**RECORDS FOR THE TASK:**
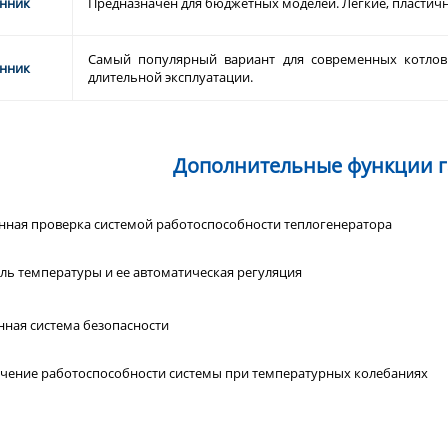
нник
Предназначен для бюджетных моделей. Легкие, пластич
Самый популярный вариант для современных котлов
нник
длительной эксплуатации.
Дополнительные функции г
нная проверка системой работоспособности теплогенератора
ль температуры и ее автоматическая регуляция
нная система безопасности
чение работоспособности системы при температурных колебаниях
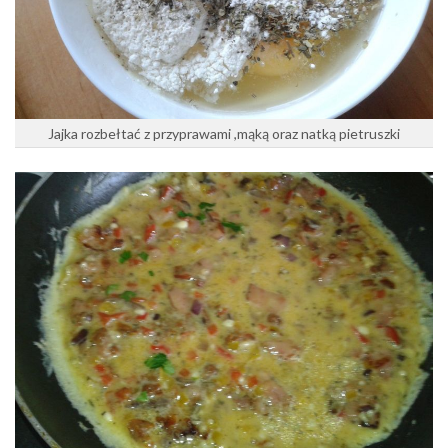
Jajka rozbełtać z przyprawami ,mąką oraz natką pietruszki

**EXERCISE DESCRIPTION:** Your output must match the records word for word, apart from the images, which are left out.

**RESPONSE TO THE TASK:**
нник
Предназначен для бюджетных моделей. Легкие, пластич
Самый популярный вариант для современных котлов
нник
длительной эксплуатации.
Дополнительные функции г
нная проверка системой работоспособности теплогенератора
ль температуры и ее автоматическая регуляция
нная система безопасности
чение работоспособности системы при температурных колебаниях
Jajka rozbełtać z przyprawami ,mąką oraz natką pietruszki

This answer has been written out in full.